Finalmente, McHale analiza la manera en que las formas postmodernistas explotan en su propio beneficio los “fundamentos” ontológicos que, según Ingarden, garantizan la existencia autónoma de la obra de arte literaria. Ingarden señala como la estructura ontológica de la obra literaria descansa, en última instancia, en el libro material y su tipografía. A diferencia del realismo que niega su realidad tecnológica (181), los textos del postmodernismo no ocultan esta materialidad, sino que la exponen abiertamente. El uso de títulos y encabezamientos, la prosa concreta, la inclusión de fotografías e ilustraciones, textos en múltiples columnas, y las numeraciones no siempre cronológicas de los capítulos o divisiones del libro dan lugar a lo que McHale califica como “texto esquizoide”, donde los discursos visual y verbal se entrecruzan en actitudes polimorfas. Frente al espejismo de la determinación que propone el realismo, la ficción postmodernista presenta “modelos para armar” que despliegan ante el lector los intersticios de su materialidad.

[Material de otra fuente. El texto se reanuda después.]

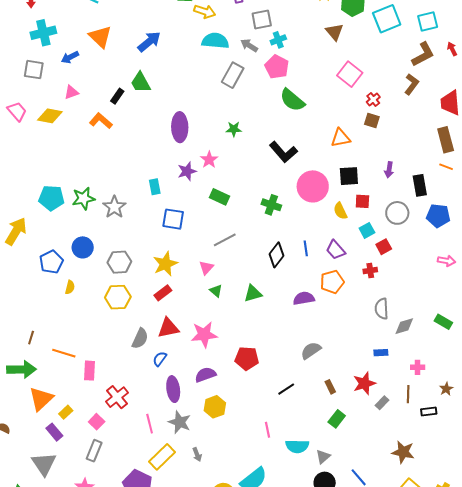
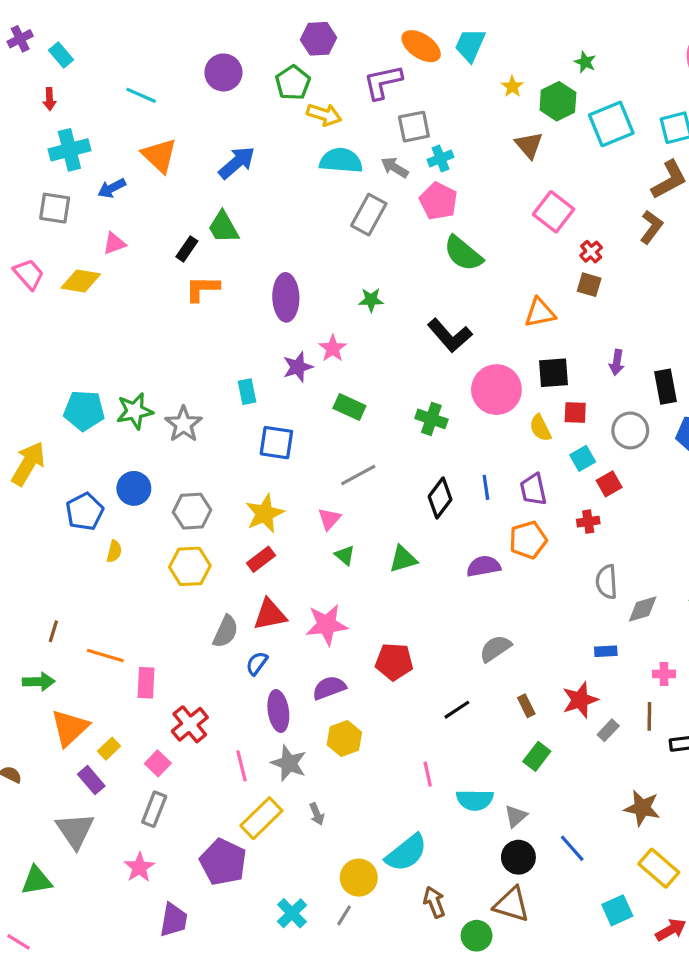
orange L-shape: (101, 121) -> (202, 289), moved, turned -40
purple trapezoid: (336, 250) -> (533, 489), turned 30
green arrow: (21, 369) -> (39, 682), size x0.7

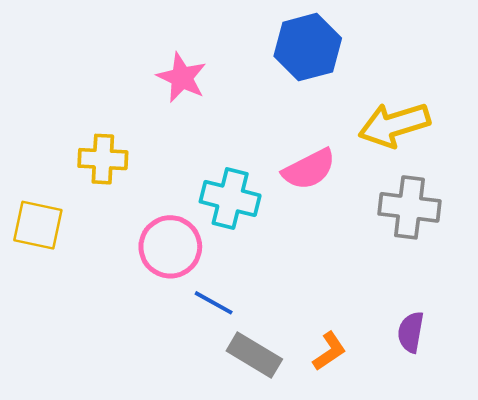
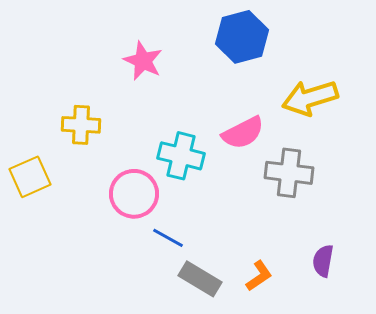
gray cross: (410, 207) -> (289, 173), moved
yellow square: (38, 225) -> (30, 177), turned -36

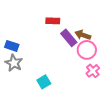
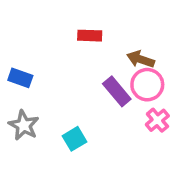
purple rectangle: (69, 38) -> (117, 91), moved
gray star: (14, 63) -> (24, 125), moved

A pesar del indudable valor y originalidad de los comentarios textuales de McHale, su concepto del postmodernismo como ontológicamente dominante no resulta del todo convincente. De hecho, muchos de los ejemplos que aduce para apoyar esta tesis pueden usarse en sentido opuesto. Autores como Carlos Fuentes, Ishmael Reed, Julio Cortázar y E. L. Doctorow, a los que McHale atribuye preocupaciones predominantemente ontológicas, muestran en sus respectivas carreras un creciente interés por cuestiones de orden epistemológico. Si bien es cierto que Terra Nostra de Carlos Fuentes y Mumbo Jumbo de Ishmael Reed problematizan la frontera entre ficción e historia, como afirma McHale, no es menos cierto que esas mismas obras también examinan problemas epistemológicos sobre el origen y transmisión del conocimiento. De forma similar, Libro de Manuel de Julio Cortázar es una novela mucho más preocupada por cuestiones políticas y epistemológicas que cualquiera de sus obras precedentes. Lo mismo podríamos decir en relación con The Book of Daniel o Ragtime de E. L. Doctorow. En todas estas novelas, la constante combinación de autorreferencialidad narrativa y reflexión metahistórica apunta más bien a una correlación entre estas dos áreas del pensamiento humano, sin que ninguna de ellas alcance un valor preferente. El análisis de McHale es, sin embargo, ejemplar en lo que se refiere al estudio del nivel ontológico (uno entre otros muchos) de la narrativa histórica postmodernista. Su descripción de las estrategias del revisionismo postmodernista ilumina asimismo la forma en que la metaficción historiográfica busca revisar el contenido del registro histórico y las convenciones propias de la novela histórica (1987: 9).

 

Linda Hutcheon: de la narrativa narcisista a la metaficción historiográfica

Linda Hutcheon ha analizado con gran profundidad la relación entre las nuevas tendencias de la narrativa metafictiva y el fenómeno global del postmodernismo. La relación entre ambos elementos no es, sin embargo, del todo consistente. En el prefacio a la segunda edición de Narcissistic Narrative (1980), Hutcheon opta por considerar la metaficción como una manifestación del postmodernismo, de ahí su uso del término “postmodernist metafiction”.6 Al mismo tiempo, acerca su análisis al estudio de las formas arquitectónicas que lo originaron. Siguiendo las pautas establecidas en arquitectura por Charles A. Jencks y Paolo Portoghesi, Hutcheon ve en la arquitectura un “doble código” similar al de la ficción postmodernista: ambas responden a códigos modernos, pero también a otros de carácter popular y local; el interés del arquitecto postmoderno se centra en la memoria histórica, el contexto urbano, la participación, el ámbito público, el pluralismo y el eclecticismo.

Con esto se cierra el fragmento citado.